[Opening Task data section]
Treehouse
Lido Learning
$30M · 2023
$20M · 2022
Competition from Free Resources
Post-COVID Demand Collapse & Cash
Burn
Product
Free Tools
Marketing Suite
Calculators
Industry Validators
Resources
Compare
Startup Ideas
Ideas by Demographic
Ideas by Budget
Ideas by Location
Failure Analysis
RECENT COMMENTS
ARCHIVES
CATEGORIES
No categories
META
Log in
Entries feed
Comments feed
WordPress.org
[Closing Task data section]
[Opening Task data section]
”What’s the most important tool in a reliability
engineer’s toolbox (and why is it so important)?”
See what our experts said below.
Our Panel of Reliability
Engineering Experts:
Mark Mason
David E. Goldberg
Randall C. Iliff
[Closing Task data section]
[Opening Task data section]
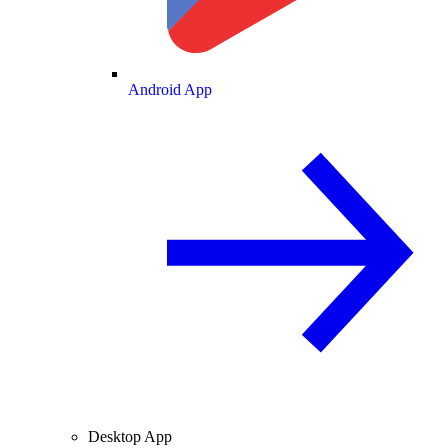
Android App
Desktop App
[Closing Task data section]
_Brief_:
In the listing above, locate the line containing "Ideas by Location" and the line containing "WordPress.org", then transcribe both and every line between them verbatim.

_Written solution_:
Ideas by Location
Failure Analysis
RECENT COMMENTS
ARCHIVES
CATEGORIES
No categories
META
Log in
Entries feed
Comments feed
WordPress.org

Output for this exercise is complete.